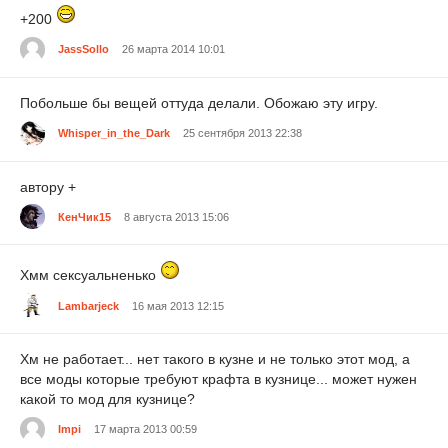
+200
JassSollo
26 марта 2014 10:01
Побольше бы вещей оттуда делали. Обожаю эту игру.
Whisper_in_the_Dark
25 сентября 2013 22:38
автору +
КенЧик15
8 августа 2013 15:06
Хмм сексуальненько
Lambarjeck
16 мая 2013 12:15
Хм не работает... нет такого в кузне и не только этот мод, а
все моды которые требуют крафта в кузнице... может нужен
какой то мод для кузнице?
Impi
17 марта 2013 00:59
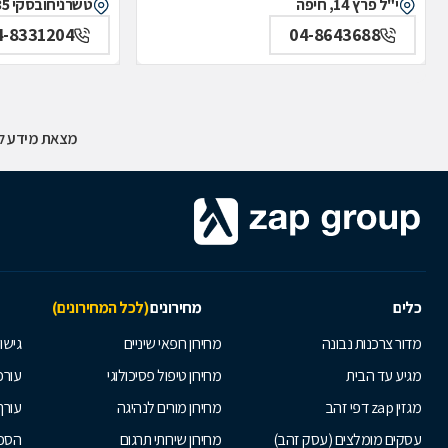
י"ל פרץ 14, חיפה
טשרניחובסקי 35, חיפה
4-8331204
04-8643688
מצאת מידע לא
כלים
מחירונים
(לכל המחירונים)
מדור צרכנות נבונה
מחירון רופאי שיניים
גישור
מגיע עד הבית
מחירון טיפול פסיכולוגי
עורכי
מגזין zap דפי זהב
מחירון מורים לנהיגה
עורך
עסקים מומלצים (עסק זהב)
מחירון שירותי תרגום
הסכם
______________________________
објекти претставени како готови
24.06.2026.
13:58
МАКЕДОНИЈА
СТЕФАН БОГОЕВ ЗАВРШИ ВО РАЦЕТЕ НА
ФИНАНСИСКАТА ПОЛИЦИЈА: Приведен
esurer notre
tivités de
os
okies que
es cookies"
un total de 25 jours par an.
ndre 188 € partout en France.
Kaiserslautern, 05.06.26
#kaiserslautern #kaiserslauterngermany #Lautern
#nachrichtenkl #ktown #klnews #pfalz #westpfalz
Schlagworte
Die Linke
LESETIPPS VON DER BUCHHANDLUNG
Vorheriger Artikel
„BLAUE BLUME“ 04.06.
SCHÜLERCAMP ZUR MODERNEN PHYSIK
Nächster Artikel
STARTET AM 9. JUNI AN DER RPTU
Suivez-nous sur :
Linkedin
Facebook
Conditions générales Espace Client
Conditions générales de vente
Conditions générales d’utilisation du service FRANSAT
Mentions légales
______________________________
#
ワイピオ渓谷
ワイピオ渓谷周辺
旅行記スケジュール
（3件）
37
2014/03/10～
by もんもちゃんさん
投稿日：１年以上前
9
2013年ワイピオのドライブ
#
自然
______________________________
TRY IT:
Every line of the entries that includes "מחירון" must be copied into the answer.

WRITTEN ANSWER:
מחירון רופאי שיניים
מחירון טיפול פסיכולוגי
מחירון מורים לנהיגה
מחירון שירותי תרגום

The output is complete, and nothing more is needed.